Set Theory

Zorn's Lemma

Every partially ordered set in which every chain has an upper bound contains a maximal element

Zorn's Lemma states: if every totally ordered subset (chain) of a partially ordered set P has an upper bound in P, then P contains at least one maximal element. Logically equivalent to the Axiom of Choice (AC) and the Well-Ordering Theorem — proven by Zermelo (1904), Kuratowski (1922), and named after Max Zorn (1935). Used to prove existence of bases for infinite-dimensional vector spaces, maximal ideals in rings (every nonzero ring has one), Hahn-Banach theorem, Tychonoff's theorem (product of compact spaces is compact). All three statements are independent of ZF — Cohen 1963 proved AC is not derivable from ZF; Gödel 1938 proved it is not refutable.

  • EquivalentAC, Well-Ordering
  • Named afterMax Zorn (1935)
  • First provedHausdorff 1914, Kuratowski 1922
  • Independent of ZFCohen 1963, Gödel 1938
  • Used forMaximal ideals, vector basis, Hahn-Banach
  • SymbolUsually unstated assumption in algebra

Watch the 60-second explainer

A condensed visual walkthrough — narrated, captioned, under a minute.

Why Zorn's Lemma matters

  • Algebraic existence theorems. Every nonzero ring has a maximal ideal; every field has an algebraic closure; every vector space has a basis. None of these admit constructive proofs in the infinite case.
  • Functional analysis.

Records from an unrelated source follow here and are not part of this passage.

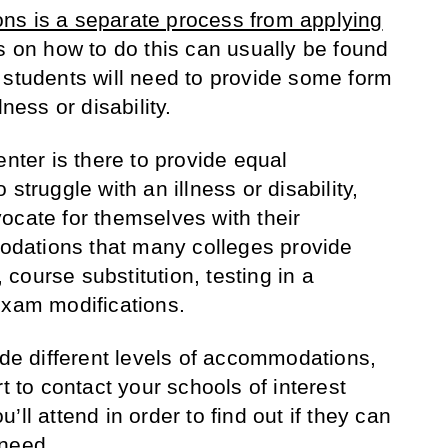
ns is a separate process from applying
ns on how to do this can usually be found
 students will need to provide some form
ness or disability.
enter is there to provide equal
struggle with an illness or disability,
ocate for themselves with their
dations that many colleges provide
, course substitution, testing in a
exam modifications.
ide different levels of accommodations,
t to contact your schools of interest
ll attend in order to find out if they can
 need.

The Hahn-Banach theorem extends a bounded linear functional from a subspace to the whole space — the engine behind duality, separation theorems, and the geometry of Banach spaces.
  • Hamel basis. Every infinite-dimensional vector space has a basis. ℝ over ℚ has cardinality 2^ℵ₀ and is unimaginable without Zorn — yet algebraic arguments routinely invoke it.
  • Topology. Tychonoff's theorem — the product of any family of compact spaces is compact — is itself equivalent to AC. Zorn organizes the proof around maximal filters and ultrafilters.
  • Model theory. The compactness theorem for first-order logic and the existence of ultrafilters used in nonstandard analysis both lean on Zorn's Lemma.
  • Order theory. Hausdorff's maximal principle, the Bourbaki-Witt theorem, and Tukey's lemma are all reformulations — Zorn is the most usable form for working algebraists.
  • Daily working tool. When a textbook says "by a standard application of Zorn's Lemma," it means: (1) define a partial order whose maximal elements solve the problem, (2) check chains have upper bounds, (3) apply Zorn.

Precise statement

Let (P, ≤) be a partially ordered set. Suppose every chain C ⊆ P has an upper bound in P — that is, there exists u ∈ P with c ≤ u for all c ∈ C. Then P contains at least one maximal element m, where maximal means there is no x ∈ P with m < x.

Three subtleties trip up newcomers. First, "chain has an upper bound" requires the bound to live inside P, not in some larger ambient set. Second, the empty chain counts: its upper bound is any element of P, so Zorn implicitly requires P to be nonempty. Third, "maximal" is not "maximum" — there can be many maximal elements that are mutually incomparable, and there is no requirement that m be greater than every element of P, only that nothing exceeds it.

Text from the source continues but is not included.